**Information shown**
┄┄┄┄┄┄┄┄┄┄┄┄┄┄┄┄┄┄┄┄
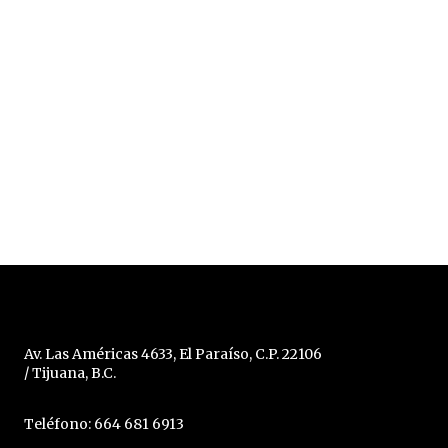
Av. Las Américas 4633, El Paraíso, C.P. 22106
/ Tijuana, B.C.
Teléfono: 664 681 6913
┄┄┄┄┄┄┄┄┄┄┄┄┄┄┄┄┄┄┄┄
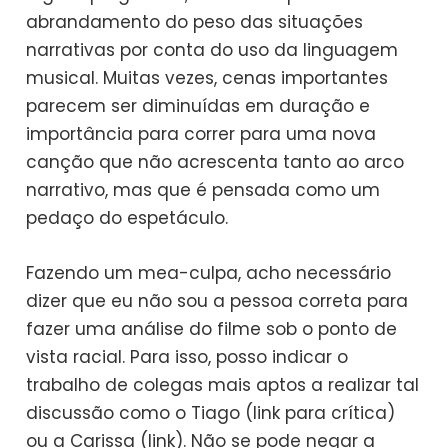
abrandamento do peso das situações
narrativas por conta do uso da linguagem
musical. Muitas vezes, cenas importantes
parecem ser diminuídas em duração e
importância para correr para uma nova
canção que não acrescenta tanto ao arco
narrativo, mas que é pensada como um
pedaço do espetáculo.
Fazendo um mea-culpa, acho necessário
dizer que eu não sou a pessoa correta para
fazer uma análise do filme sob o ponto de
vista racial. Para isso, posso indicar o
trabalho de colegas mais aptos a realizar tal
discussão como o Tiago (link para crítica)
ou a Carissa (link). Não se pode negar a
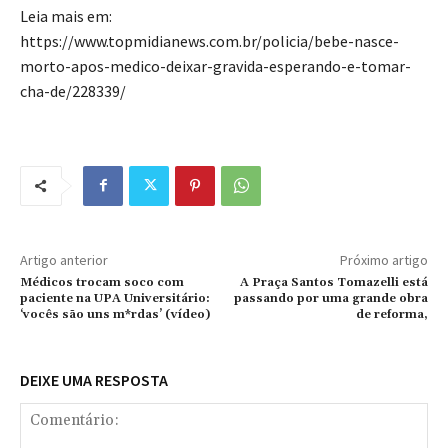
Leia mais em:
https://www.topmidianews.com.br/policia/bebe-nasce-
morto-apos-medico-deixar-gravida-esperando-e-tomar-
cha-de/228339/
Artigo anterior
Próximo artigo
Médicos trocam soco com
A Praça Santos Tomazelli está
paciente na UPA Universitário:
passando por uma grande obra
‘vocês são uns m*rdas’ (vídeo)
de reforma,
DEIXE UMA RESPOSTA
┄┄┄┄┄┄┄┄┄┄┄┄┄┄┄┄┄┄┄┄
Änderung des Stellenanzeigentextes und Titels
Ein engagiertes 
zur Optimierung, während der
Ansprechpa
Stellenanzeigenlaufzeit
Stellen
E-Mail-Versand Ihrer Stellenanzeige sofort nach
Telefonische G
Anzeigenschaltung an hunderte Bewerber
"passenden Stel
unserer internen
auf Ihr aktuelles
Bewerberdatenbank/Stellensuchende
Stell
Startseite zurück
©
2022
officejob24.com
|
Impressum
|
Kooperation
┄┄┄┄┄┄┄┄┄┄┄┄┄┄┄┄┄┄┄┄
**Exercise instructions**
Extract from the records above the lines from the one containing "Av. Las Américas 4633, El Paraíso, C.P. 22106" to the one containing "Teléfono: 664 681 6913", both lines included, exactly as they appear and with nothing else.

**Final answer**
Av. Las Américas 4633, El Paraíso, C.P. 22106
/ Tijuana, B.C.
Teléfono: 664 681 6913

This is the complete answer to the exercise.